Midfielders typically peak at age 26-27, with a decline rate of 6.0% per year after peak. Central midfielders require a blend of physicality, technical skill, and tactical awareness. The optimal playing time for peak performance is around 2,400-2,500 minutes per season.
How much does it cost to sign a top defensive midfielder from the Bundesliga?
Transfer fees for Bundesliga Defensive Midfielders vary significantly based on market value, contract length, and club bargaining position. For the top-ranked defensive midfielder Aleksandar Pavlovic (market value: €65.0M), estimated transfer fees would range from €52.0M to €91.0M depending on contract situation. Players with longer contracts (3+ years) command premium fees (1.2-1.4× market value), while those in the final year may be available for 0.8-1.1× market value. Our fee estimates are derived from historical transfer patterns and contract-clock modifiers validated against actual Bundesliga transactions.
What is the value forecast for Bundesliga Defensive Midfielders?
Our 1-year forecast model projects market value changes for Bundesliga Defensive Midfielders based on age-curve depreciation, historical trajectory, and playing time adjustments. The forecast combines three factors: age-based appreciation/depreciation (pre-peak players gain ~5% per year toward peak age, post-peak players decline at position-specific rates), market trajectory momentum (comparing current to peak value), and playing time confidence (regular starters receive +2% boost).

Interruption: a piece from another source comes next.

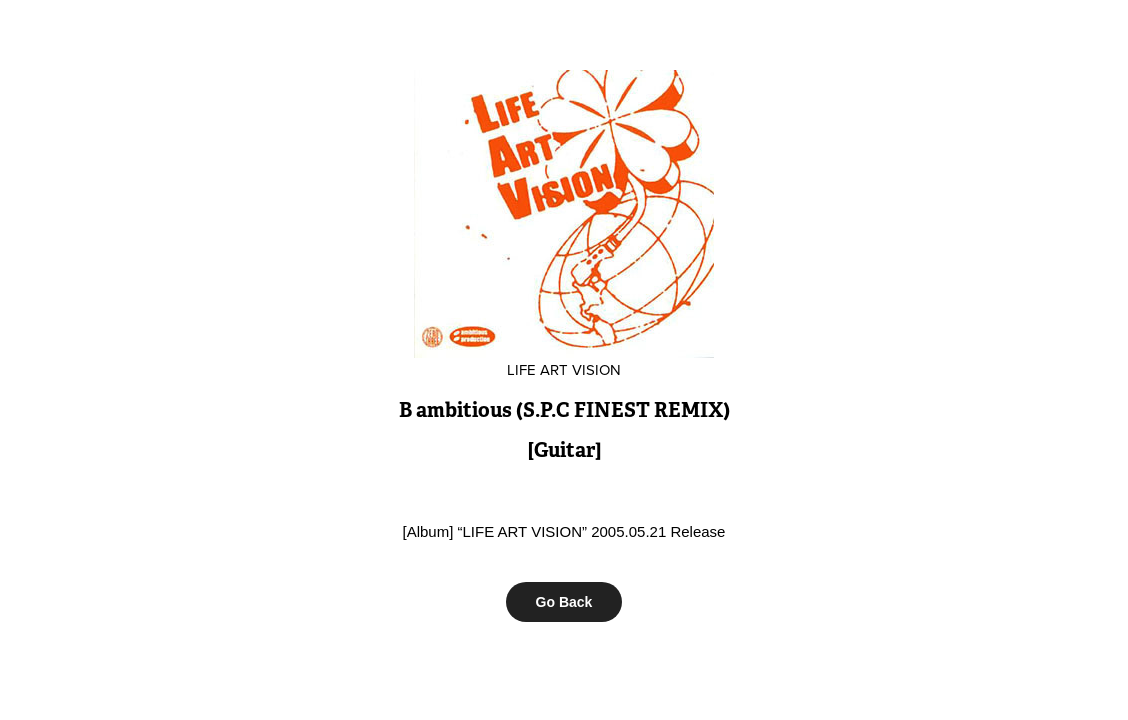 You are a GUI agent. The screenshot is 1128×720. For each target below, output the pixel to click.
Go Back (564, 602) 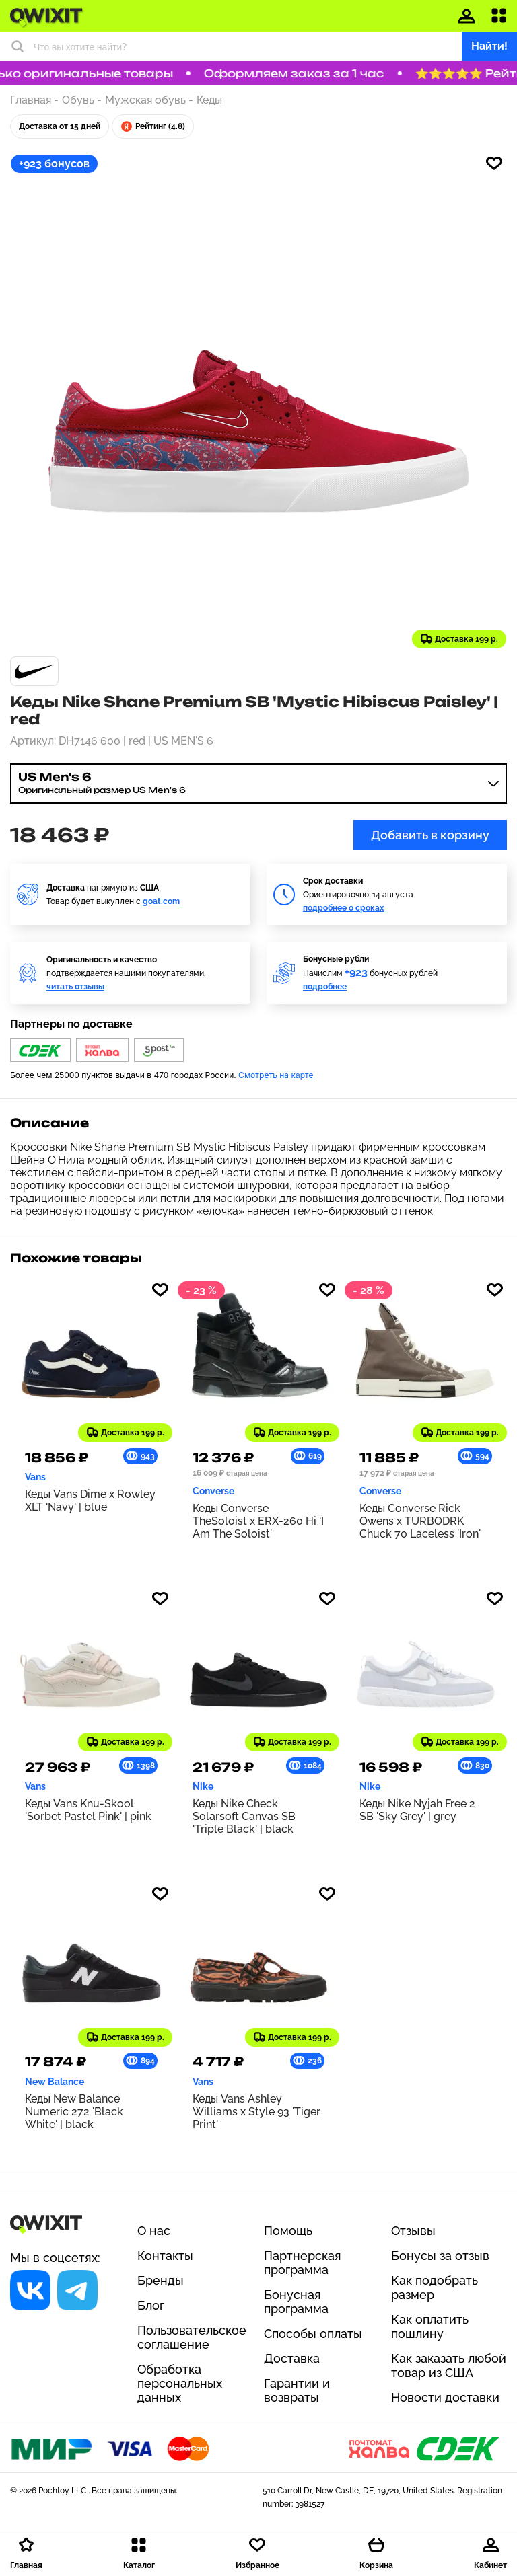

Forecast confidence intervals account for position-specific volatility-midfielders have ±12-15% volatility. Young players (under 22) and older players (over 32) receive 1.15× uncertainty multipliers due to unpredictable development or decline patterns.
Where does the Bundesliga defensive midfielder data come from?
Our Bundesliga defensive midfielder data is sourced from Football Analytics AI's proprietary Transfer Intelligence Database, which aggregates market valuations, player statistics, contract information, and transfer histories from multiple industry sources. Market values are updated regularly based on player performance, injuries, contract negotiations, and transfer market activity. We enhance this data with our proprietary analytics including position-specific scoring algorithms, age-performance curves calibrated to academic research, and statistical forecast models. All data is validated against official Bundesliga sources and updated monthly for the 2024-25 season to ensure accuracy for recruitment and investment decisions.